Story
DeepVision-103K: A Visually Diverse, Broad-Coverage, and Verifiable Mathematical Dataset for Multimodal Reasoning
Key takeaway
Researchers created a large, verified math dataset to help AI systems better understand visual mathematical reasoning. This could lead to AI assistants that can provide more useful support for math education and problem-solving.
Quick Explainer
The core idea behind DeepVision-103K is to create a large, diverse dataset of multimodal mathematical problems for training reinforcement learning models with verifiable rewards. The dataset spans a broad range of visual elements, including geometry, analytic plots, and real-world objects in mathematical contexts, as well as diverse mathematical disciplines and visual logic problems. A three-stage curation pipeline transforms real-world K12 problems into structured and verifiable question-answer pairs, ensuring the dataset's validity and broad coverage. This dataset enables training large multimodal models with enhanced visual perception, reflection, and reasoning capabilities, outperforming models trained on other open-source datasets as well as official thinking variants.
Deep Dive
DeepVision-103K: A Visually Diverse, Broad-Coverage, and Verifiable Mathematical Dataset for Multimodal Reasoning
Overview
DeepVision-103K is a large-scale multimodal mathematical dataset designed for training reinforcement learning with verifiable rewards (RLVR). It features:
- Visual Diversity: DeepVision-103K covers major visual categories including geometry, analytic plots, charts, and real-world items in mathematical contexts, with richer element types than existing datasets.

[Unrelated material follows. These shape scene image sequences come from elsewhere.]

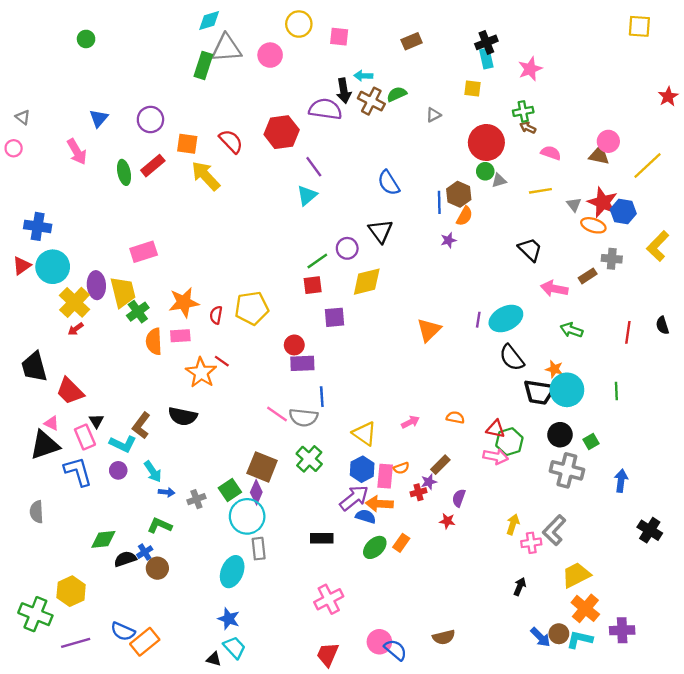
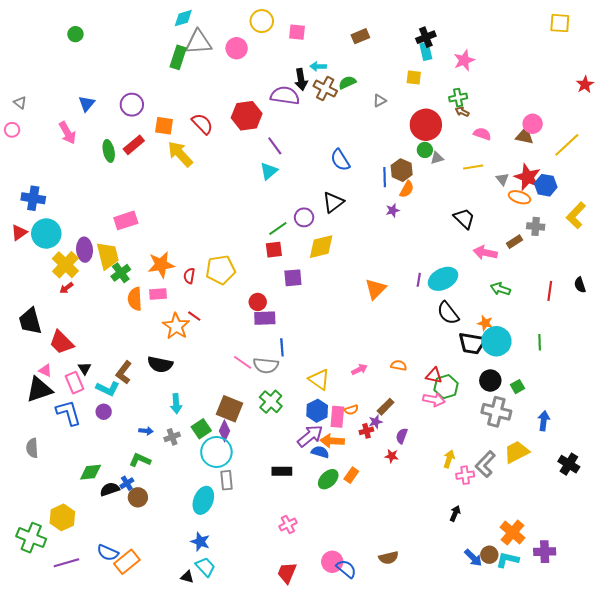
black triangle: (381, 231) -> (333, 202), turned 30
cyan arrow: (153, 472) -> (176, 404), moved, turned 30
yellow trapezoid: (576, 575) -> (516, 452), moved
pink cross: (329, 599) -> (288, 525), size x0.7

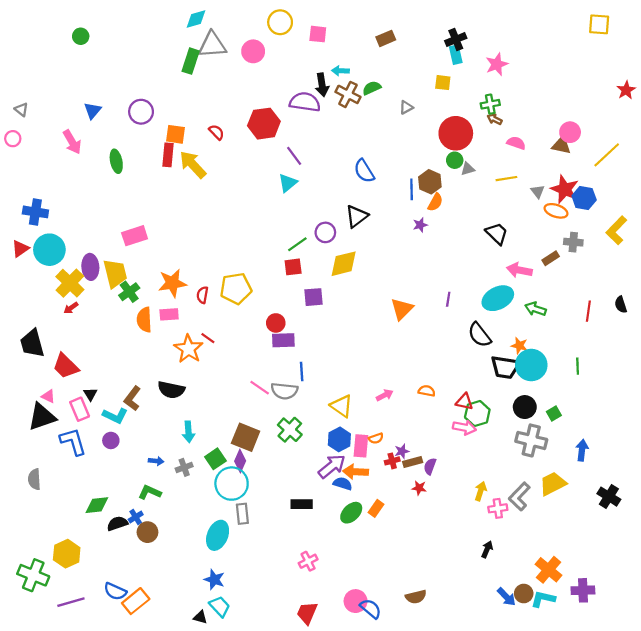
red semicircle: (202, 124) -> (216, 132), size x0.7
red rectangle: (134, 145) -> (168, 155), moved, turned -45
cyan ellipse: (443, 279) -> (498, 298), moved
brown rectangle: (386, 407) -> (413, 462), moved, turned 30

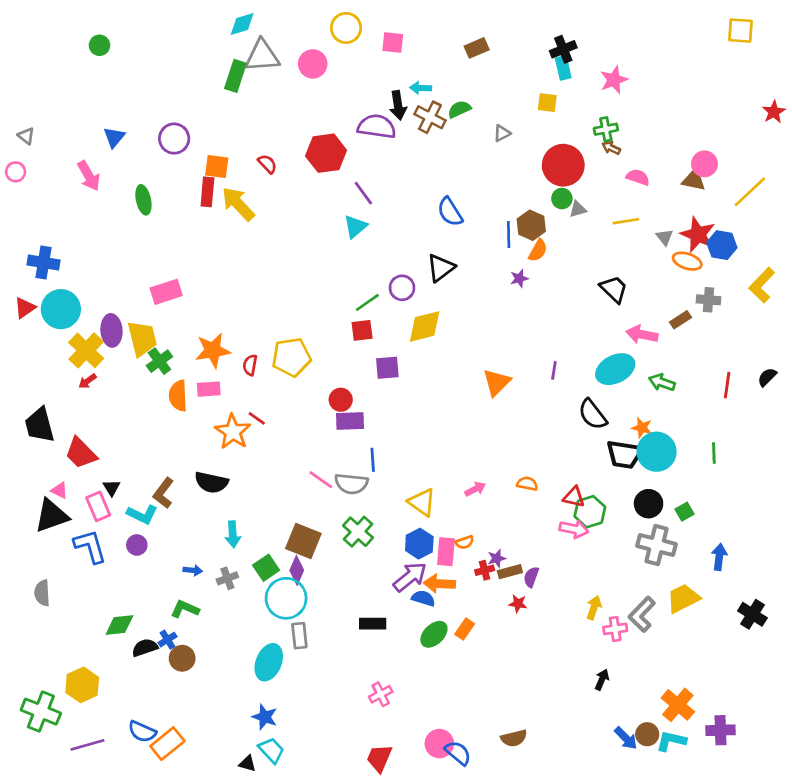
black semicircle: (621, 305) -> (767, 377), turned 63

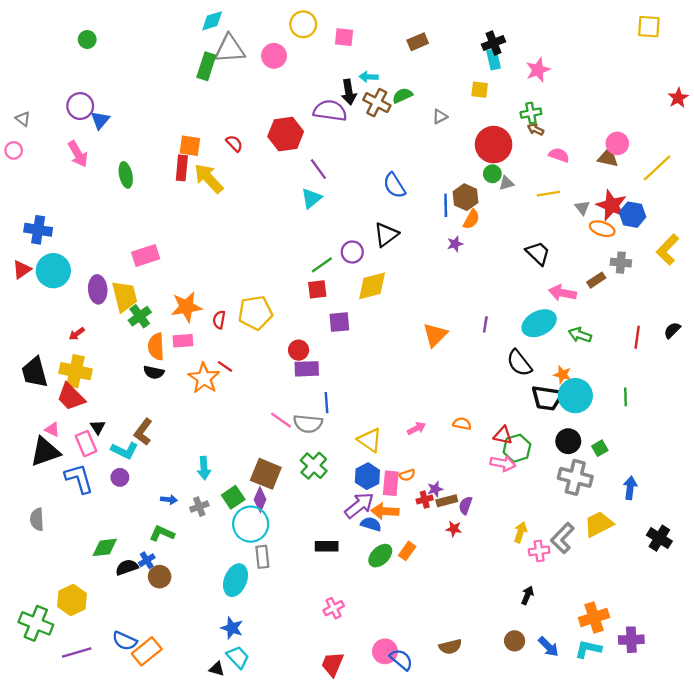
purple circle: (174, 139) -> (80, 106), moved
yellow cross: (86, 350) -> (76, 371), moved, turned -32
black semicircle: (211, 482) -> (154, 372), moved, size x0.7
orange cross: (678, 705) -> (594, 617), turned 32
brown circle: (647, 734) -> (515, 641), moved

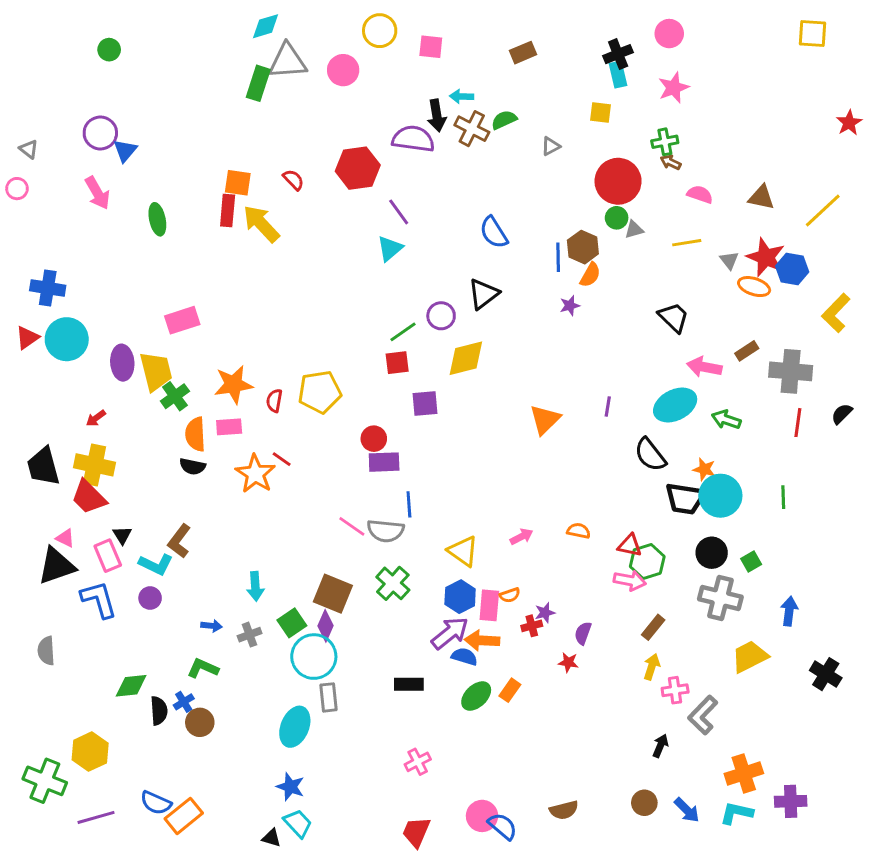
pink circle: (617, 143) -> (669, 34), moved
gray cross: (621, 263) -> (791, 371), moved, size x1.6
brown rectangle: (447, 501) -> (653, 627), moved, turned -36
gray L-shape: (562, 538) -> (703, 715), moved
black semicircle: (127, 567) -> (159, 711), turned 105

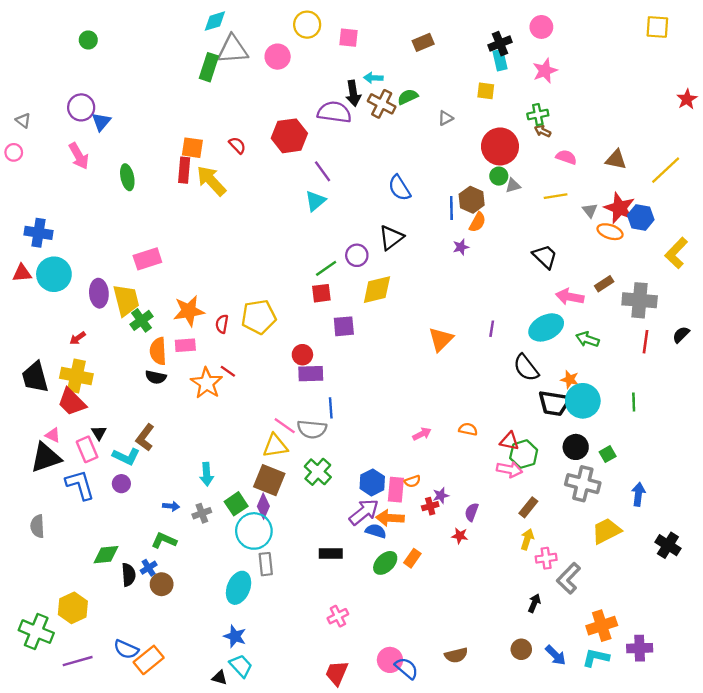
red triangle: (27, 338) -> (22, 273), turned 30
yellow triangle: (463, 551) -> (275, 446), moved, turned -44

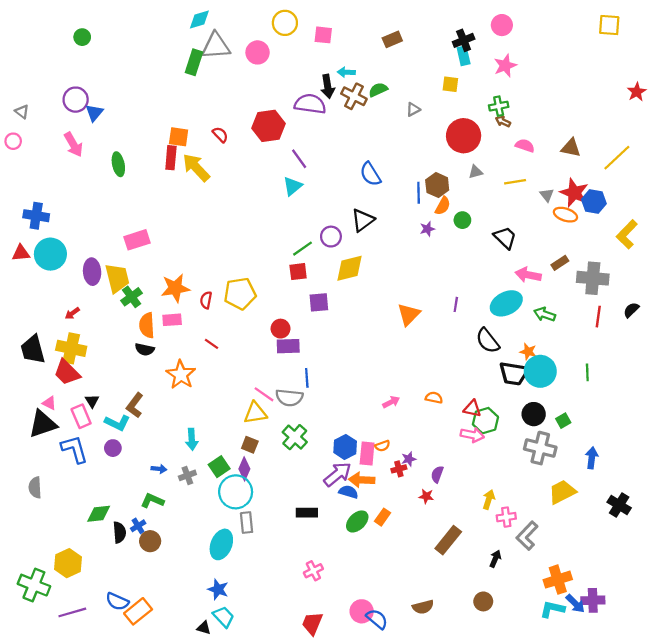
green circle: (499, 176) -> (462, 220), moved
orange star: (207, 383) -> (181, 375), moved
brown square: (269, 480) -> (250, 445), size x0.6
brown rectangle: (528, 507) -> (448, 540), moved, size x1.5
blue arrow: (556, 655) -> (575, 604), moved

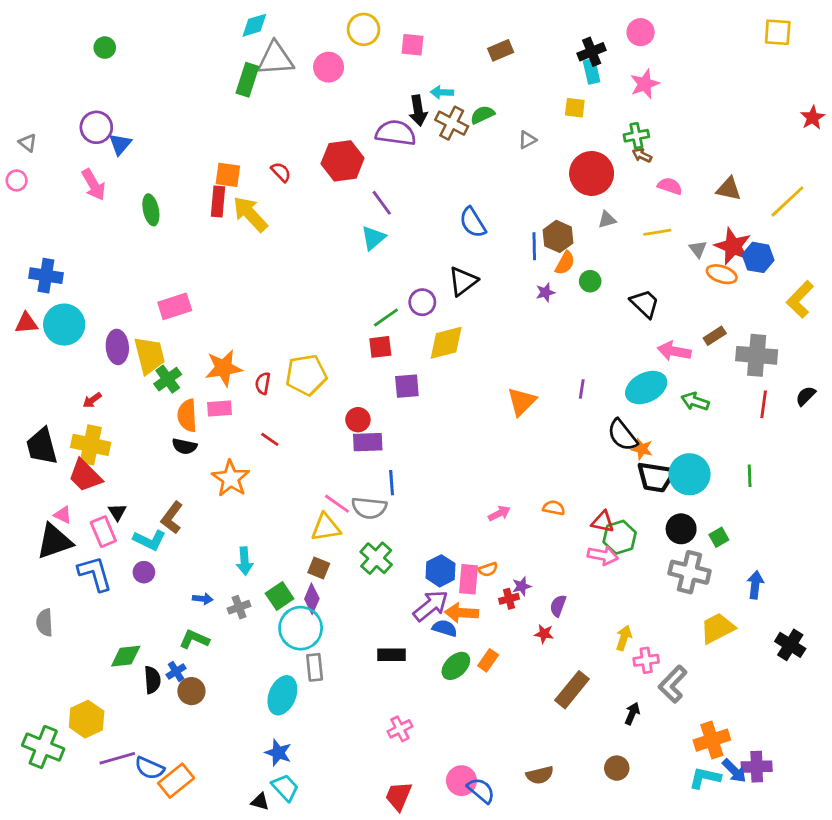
orange star: (528, 352) -> (642, 449), moved
purple line: (72, 612) -> (117, 758), moved

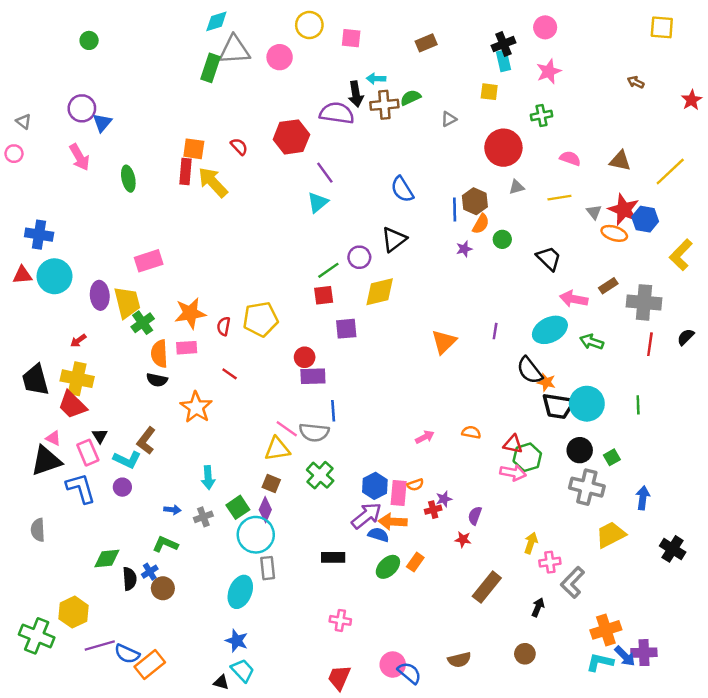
brown cross: (452, 123) -> (384, 105), turned -32
brown arrow: (642, 155) -> (636, 82), moved
pink cross: (400, 729) -> (340, 620), turned 36

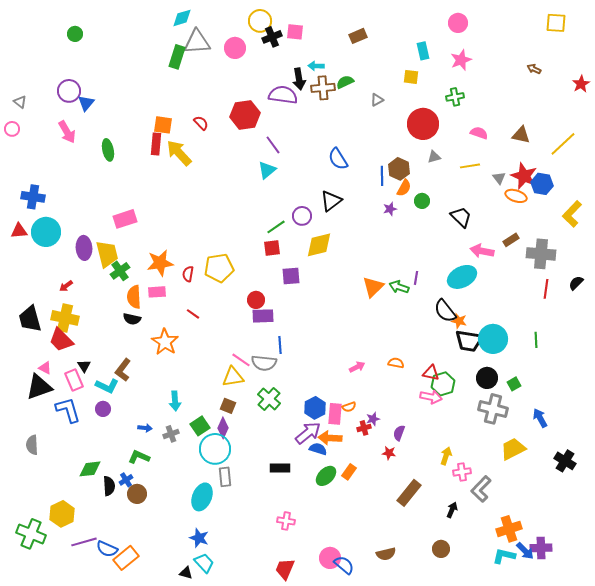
black cross: (503, 44) -> (272, 37), moved
green arrow: (592, 342) -> (399, 287), moved
blue arrow: (643, 498) -> (540, 418), turned -36

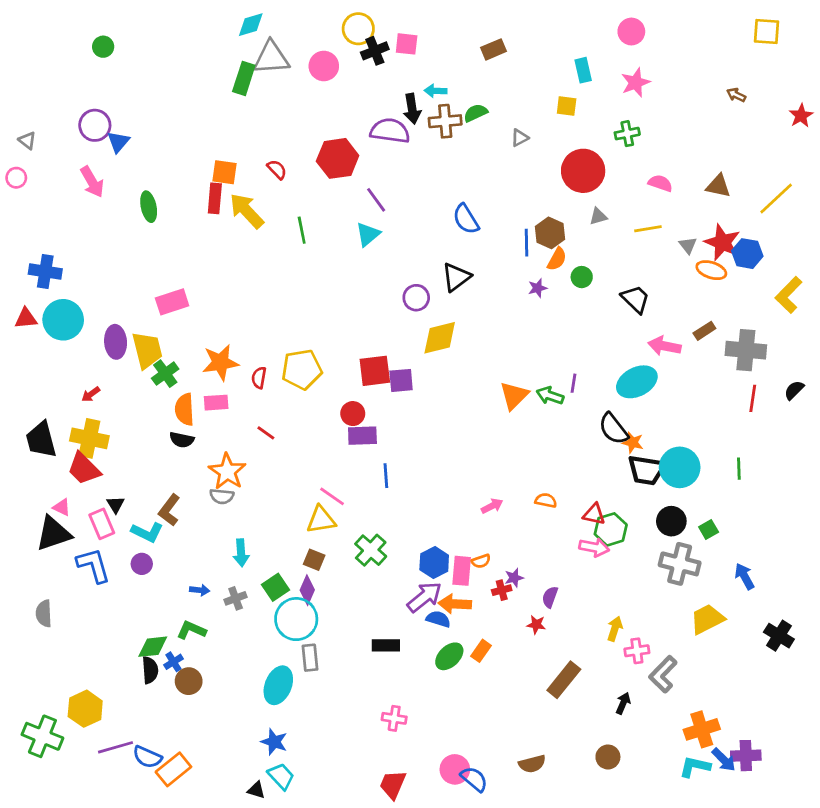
green line: (276, 227) -> (302, 230), moved, turned -66
red square: (272, 248) -> (375, 371), moved, size x1.4
gray semicircle: (264, 363) -> (222, 496), moved, size x0.7
green diamond: (90, 469) -> (153, 647), moved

- Broad Coverage: The dataset incorporates wide-ranging multimodal mathematical problems and visual logic problems, jointly enhancing mathematical and visual logic reasoning.
- Automatic Data Curation Pipeline: DeepVision-103K employs a three-stage pipeline of validity filtering, pass-rate-based difficulty calibration, and query correctness verification to transform diverse real-world K12 problems into structured and verifiable QA pairs.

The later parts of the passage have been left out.